[Transcribed page contents]
□ □ □ □ □
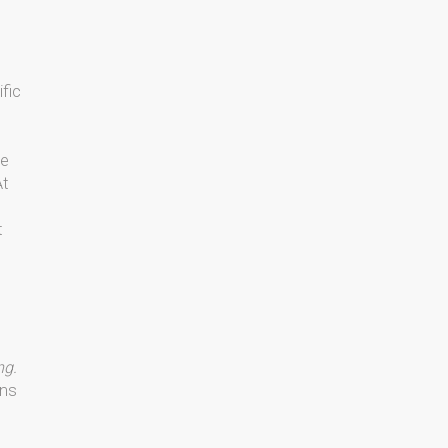
ific
me
At
t
ng.
ons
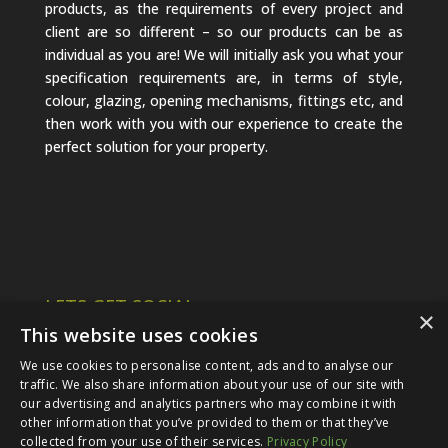
products, as the requirements of every project and
client are so different – so our products can be as
individual as you are! We will initially ask you what your
specification requirements are, in terms of style,
colour, glazing, opening mechanisms, fittings etc, and
then work with you with our experience to create the
perfect solution for your property.
LETS GET SOCIAL
×
This website uses cookies
We use cookies to personalise content, ads and to analyse our
traffic. We also share information about your use of our site with
our advertising and analytics partners who may combine it with
other information that you’ve provided to them or that they’ve
collected from your use of their services.
Privacy Policy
□ □ □ □ □
* [WORK ORDER]: Copy out each line carrying the string "your" from the data.

* [WRITTEN ANSWER]:
individual as you are! We will initially ask you what your
perfect solution for your property.
traffic. We also share information about your use of our site with
collected from your use of their services.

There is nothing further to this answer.